EXERCISE OBJECTIVE: Copy every line of the records below where the word "close" occurs.

GIVEN RECORDS:

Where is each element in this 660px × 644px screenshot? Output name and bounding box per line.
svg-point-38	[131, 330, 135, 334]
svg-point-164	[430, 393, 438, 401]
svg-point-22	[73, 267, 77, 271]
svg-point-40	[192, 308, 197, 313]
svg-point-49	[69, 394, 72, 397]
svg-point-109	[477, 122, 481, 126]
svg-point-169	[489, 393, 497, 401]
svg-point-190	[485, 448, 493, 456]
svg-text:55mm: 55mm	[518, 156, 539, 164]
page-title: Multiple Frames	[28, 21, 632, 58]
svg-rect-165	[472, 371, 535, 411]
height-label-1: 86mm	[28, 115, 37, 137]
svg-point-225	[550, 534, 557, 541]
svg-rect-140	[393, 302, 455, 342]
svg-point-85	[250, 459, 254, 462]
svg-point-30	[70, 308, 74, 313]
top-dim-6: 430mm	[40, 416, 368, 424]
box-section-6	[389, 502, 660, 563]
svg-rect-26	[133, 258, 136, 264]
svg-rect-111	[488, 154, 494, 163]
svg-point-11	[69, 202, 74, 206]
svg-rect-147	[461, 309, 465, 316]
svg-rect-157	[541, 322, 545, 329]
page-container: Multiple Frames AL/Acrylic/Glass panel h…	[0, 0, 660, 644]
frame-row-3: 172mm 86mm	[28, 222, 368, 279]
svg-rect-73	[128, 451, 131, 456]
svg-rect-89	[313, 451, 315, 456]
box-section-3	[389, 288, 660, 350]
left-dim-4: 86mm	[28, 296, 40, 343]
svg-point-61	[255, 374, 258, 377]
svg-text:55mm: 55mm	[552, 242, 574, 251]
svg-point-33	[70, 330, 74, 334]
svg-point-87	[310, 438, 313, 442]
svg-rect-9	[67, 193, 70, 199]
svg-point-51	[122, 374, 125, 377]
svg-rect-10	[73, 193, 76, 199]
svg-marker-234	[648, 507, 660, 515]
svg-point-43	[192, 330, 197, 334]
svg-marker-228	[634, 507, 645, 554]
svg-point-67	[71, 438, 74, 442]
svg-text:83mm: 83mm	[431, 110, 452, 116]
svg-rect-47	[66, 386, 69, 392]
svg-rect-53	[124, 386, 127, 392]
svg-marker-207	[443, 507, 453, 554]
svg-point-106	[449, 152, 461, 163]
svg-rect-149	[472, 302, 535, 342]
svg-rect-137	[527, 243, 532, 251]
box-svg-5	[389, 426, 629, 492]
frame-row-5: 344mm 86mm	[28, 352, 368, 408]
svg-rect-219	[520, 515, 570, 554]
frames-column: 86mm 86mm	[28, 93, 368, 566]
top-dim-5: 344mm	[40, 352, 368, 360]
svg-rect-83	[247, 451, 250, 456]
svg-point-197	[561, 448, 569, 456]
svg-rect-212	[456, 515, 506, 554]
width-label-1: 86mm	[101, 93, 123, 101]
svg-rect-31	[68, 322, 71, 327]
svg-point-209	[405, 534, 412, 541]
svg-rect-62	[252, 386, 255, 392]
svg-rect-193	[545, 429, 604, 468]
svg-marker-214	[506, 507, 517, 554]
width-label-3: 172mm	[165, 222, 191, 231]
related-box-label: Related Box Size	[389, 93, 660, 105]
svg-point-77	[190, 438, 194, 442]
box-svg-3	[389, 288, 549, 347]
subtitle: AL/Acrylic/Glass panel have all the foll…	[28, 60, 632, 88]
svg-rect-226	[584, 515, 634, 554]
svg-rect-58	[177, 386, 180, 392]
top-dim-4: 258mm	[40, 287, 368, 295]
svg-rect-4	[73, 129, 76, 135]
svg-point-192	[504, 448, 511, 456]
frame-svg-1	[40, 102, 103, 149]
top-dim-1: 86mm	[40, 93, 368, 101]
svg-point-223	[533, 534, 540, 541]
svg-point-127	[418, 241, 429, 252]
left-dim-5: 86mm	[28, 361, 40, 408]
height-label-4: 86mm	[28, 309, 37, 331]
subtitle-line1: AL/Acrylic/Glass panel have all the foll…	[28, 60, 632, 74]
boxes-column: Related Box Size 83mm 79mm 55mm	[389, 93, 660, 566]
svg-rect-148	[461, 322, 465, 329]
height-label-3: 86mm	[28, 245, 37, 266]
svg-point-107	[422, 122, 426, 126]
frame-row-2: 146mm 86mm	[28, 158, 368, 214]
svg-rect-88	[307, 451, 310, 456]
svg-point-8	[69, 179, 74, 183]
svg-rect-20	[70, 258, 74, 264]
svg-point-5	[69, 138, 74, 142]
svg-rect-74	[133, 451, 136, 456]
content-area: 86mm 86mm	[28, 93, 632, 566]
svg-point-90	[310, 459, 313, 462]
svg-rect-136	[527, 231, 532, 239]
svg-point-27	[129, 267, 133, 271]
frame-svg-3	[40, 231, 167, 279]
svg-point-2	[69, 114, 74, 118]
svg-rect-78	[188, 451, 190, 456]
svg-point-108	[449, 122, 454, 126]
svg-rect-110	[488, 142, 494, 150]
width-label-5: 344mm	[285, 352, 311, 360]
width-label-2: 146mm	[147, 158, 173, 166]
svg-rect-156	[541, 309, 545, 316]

---

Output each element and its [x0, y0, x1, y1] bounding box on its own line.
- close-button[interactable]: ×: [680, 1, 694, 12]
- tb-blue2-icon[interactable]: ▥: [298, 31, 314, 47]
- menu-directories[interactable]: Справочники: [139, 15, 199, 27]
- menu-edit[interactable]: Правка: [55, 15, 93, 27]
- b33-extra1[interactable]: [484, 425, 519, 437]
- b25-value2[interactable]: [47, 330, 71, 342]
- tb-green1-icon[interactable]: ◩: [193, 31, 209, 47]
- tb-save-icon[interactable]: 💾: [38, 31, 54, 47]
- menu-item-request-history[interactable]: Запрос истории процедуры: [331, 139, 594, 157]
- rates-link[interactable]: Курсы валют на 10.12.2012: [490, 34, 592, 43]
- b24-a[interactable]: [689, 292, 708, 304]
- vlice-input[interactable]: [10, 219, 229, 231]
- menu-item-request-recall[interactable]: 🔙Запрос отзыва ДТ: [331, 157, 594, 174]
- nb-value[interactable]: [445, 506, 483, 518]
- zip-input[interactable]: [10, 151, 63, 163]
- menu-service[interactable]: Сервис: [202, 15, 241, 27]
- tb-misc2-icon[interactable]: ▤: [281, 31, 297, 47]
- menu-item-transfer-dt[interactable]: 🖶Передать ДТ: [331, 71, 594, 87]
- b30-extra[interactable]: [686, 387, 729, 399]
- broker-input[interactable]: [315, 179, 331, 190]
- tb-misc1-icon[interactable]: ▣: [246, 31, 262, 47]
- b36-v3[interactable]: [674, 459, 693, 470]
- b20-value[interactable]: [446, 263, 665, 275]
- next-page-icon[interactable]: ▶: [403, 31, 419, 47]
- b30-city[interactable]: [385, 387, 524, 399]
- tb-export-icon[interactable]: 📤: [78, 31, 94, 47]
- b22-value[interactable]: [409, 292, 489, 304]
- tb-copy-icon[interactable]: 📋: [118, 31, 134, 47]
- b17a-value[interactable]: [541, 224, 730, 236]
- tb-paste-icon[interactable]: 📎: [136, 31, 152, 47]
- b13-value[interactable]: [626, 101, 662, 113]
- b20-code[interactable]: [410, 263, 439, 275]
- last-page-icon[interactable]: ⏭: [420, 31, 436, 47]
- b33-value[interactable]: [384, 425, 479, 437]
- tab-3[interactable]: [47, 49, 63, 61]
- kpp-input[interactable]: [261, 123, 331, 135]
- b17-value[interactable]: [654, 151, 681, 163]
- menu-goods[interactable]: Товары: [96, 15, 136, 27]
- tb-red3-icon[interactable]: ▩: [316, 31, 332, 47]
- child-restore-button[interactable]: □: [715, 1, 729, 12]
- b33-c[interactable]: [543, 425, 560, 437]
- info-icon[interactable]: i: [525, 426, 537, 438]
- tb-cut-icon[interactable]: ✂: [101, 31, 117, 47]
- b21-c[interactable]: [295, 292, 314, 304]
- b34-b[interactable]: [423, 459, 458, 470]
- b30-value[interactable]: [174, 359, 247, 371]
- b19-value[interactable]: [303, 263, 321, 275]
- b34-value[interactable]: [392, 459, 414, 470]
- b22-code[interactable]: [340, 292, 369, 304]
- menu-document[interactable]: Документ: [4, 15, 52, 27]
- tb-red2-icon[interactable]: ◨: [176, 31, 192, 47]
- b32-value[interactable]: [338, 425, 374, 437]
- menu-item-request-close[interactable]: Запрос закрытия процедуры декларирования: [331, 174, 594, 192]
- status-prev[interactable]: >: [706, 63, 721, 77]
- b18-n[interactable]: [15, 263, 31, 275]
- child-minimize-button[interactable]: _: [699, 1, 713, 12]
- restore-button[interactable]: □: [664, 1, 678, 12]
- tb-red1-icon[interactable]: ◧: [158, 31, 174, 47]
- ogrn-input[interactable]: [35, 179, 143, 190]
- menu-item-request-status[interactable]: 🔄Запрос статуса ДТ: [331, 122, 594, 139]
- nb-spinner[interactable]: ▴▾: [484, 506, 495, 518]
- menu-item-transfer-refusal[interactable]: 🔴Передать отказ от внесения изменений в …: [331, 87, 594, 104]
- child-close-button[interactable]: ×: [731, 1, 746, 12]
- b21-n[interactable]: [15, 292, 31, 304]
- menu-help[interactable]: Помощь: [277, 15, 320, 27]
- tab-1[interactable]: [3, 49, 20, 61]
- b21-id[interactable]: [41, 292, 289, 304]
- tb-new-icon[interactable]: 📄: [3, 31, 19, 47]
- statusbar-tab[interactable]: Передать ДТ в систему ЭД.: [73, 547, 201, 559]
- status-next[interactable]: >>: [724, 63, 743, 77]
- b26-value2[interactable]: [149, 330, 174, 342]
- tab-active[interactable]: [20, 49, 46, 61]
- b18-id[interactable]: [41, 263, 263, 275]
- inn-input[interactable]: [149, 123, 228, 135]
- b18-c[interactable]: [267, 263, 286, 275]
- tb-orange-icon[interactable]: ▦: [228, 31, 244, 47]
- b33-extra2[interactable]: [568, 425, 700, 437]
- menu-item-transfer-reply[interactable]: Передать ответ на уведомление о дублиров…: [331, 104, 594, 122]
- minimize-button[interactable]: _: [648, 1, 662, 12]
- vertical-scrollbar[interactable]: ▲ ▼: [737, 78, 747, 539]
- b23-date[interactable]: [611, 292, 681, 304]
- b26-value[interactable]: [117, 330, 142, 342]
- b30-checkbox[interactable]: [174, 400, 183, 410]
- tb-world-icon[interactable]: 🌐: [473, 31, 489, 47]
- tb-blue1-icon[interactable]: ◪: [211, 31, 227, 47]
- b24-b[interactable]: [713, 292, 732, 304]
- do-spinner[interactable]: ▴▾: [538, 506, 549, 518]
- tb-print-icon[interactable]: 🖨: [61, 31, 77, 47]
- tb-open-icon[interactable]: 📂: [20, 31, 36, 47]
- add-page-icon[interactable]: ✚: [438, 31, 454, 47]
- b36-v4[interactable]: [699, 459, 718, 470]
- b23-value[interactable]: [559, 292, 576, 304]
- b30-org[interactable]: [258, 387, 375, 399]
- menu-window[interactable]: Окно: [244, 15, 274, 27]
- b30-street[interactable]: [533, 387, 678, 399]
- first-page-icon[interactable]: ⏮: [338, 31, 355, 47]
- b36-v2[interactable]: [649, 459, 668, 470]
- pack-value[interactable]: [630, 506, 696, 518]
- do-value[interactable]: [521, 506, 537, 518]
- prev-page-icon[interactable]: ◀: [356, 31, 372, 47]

---

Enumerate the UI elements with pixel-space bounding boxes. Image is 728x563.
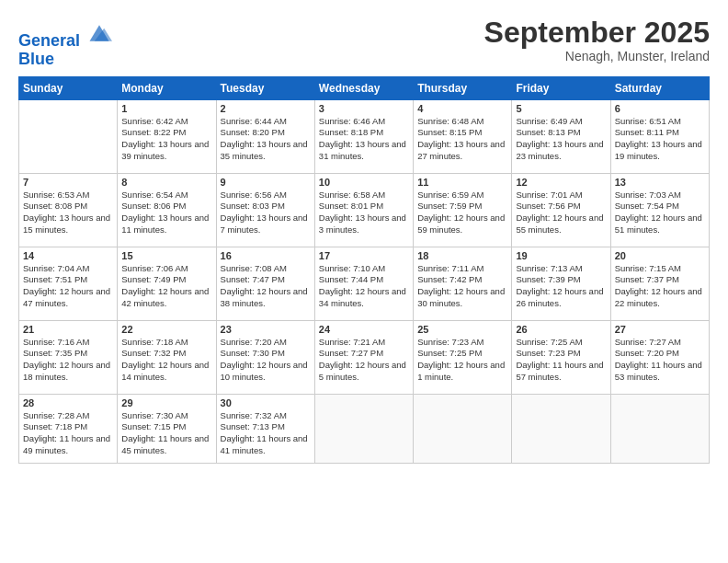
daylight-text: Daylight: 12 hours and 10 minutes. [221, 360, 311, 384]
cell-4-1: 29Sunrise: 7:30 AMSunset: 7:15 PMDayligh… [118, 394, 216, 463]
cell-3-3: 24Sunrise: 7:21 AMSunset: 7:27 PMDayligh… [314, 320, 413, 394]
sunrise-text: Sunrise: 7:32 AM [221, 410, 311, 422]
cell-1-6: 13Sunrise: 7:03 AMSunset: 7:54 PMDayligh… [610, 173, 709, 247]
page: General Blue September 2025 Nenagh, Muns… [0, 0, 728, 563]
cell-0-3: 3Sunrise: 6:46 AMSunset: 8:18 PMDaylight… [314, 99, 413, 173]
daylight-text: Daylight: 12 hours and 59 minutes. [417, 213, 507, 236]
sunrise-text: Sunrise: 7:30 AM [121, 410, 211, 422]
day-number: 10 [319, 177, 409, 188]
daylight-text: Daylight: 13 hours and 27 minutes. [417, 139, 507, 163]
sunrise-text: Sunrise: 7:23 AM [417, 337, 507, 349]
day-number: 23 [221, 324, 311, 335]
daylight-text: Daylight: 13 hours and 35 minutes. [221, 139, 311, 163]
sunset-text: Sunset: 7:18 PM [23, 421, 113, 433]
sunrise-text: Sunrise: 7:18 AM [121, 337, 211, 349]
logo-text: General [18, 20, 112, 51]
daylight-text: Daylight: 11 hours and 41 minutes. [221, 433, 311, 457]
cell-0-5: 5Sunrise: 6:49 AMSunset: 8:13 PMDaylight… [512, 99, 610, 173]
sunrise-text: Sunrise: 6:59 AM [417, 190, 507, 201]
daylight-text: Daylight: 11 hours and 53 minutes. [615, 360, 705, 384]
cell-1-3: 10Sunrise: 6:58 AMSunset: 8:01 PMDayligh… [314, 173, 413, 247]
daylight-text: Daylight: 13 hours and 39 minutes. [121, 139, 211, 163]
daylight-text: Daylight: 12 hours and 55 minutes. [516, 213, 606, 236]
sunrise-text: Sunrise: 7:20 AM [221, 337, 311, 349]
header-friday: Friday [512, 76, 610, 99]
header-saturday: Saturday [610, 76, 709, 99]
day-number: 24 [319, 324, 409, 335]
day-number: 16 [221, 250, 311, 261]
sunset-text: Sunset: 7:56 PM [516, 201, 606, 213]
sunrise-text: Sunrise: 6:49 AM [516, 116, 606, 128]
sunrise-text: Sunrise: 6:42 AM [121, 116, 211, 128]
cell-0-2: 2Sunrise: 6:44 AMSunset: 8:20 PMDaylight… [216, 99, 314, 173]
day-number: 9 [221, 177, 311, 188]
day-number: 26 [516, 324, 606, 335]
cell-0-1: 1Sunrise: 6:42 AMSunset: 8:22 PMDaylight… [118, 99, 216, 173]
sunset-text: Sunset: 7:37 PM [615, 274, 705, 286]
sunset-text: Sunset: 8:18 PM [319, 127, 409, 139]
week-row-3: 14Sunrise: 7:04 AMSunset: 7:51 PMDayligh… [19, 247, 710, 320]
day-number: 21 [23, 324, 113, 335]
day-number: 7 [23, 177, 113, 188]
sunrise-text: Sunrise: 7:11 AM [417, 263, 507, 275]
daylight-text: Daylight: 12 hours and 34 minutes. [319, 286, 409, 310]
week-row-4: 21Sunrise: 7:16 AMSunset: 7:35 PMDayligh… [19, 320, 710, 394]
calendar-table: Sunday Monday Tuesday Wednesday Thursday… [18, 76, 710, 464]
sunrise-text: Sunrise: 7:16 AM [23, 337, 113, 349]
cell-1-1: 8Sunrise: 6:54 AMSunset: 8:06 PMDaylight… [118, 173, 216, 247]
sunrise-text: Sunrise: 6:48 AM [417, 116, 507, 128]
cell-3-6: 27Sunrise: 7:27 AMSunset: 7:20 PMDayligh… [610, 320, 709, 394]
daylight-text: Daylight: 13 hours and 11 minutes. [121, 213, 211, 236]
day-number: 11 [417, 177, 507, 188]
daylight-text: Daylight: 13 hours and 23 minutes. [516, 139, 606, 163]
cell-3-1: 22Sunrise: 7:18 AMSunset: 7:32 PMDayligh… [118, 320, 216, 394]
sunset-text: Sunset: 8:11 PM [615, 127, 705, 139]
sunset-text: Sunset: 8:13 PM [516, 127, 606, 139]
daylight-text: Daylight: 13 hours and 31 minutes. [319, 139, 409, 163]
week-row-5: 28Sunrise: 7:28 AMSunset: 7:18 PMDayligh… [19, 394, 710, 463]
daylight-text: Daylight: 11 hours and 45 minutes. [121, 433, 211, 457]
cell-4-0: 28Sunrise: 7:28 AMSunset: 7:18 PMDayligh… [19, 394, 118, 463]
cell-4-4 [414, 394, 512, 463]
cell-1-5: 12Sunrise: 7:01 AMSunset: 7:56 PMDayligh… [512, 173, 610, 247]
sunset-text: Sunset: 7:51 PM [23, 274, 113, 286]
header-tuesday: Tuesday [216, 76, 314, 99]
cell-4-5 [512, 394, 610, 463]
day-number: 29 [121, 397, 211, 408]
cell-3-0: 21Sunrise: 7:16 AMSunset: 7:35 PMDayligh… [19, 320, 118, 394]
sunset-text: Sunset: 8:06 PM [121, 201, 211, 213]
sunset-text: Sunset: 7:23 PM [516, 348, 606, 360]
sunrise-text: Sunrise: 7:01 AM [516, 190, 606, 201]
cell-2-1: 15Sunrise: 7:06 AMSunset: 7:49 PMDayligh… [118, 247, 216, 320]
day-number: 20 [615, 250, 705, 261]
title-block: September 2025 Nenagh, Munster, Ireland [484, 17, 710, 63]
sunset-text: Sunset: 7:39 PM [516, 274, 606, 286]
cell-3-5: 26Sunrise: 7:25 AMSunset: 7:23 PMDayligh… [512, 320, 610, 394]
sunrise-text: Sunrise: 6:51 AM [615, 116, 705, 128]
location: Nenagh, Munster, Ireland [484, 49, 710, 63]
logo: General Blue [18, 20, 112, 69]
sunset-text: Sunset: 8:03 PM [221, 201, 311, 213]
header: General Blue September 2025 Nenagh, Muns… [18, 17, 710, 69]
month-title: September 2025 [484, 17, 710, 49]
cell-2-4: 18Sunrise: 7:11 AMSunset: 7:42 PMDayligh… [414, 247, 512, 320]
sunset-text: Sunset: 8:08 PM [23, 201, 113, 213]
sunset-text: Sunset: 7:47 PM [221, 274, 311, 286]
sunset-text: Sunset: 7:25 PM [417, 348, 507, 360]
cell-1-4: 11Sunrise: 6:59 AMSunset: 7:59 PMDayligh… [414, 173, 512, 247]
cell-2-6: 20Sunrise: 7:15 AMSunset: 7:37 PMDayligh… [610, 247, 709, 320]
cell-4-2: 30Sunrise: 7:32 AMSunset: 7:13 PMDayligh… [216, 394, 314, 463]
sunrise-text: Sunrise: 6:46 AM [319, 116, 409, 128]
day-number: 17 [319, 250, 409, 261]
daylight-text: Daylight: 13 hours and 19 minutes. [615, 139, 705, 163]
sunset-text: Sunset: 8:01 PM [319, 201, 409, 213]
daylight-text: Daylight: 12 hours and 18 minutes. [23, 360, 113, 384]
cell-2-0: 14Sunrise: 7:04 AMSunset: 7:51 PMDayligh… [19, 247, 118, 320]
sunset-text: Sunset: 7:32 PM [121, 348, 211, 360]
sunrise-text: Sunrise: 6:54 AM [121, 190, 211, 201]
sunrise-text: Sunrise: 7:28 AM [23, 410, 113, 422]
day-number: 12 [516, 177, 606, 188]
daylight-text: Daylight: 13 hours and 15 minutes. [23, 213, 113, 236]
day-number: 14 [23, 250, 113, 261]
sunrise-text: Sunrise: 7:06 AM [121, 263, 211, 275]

OUTPUT OF THE TASK:
- close-button[interactable]: ×: [680, 1, 694, 12]
- menu-item-request-close[interactable]: Запрос закрытия процедуры декларирования: [331, 174, 594, 192]
- child-close-button[interactable]: ×: [731, 1, 746, 12]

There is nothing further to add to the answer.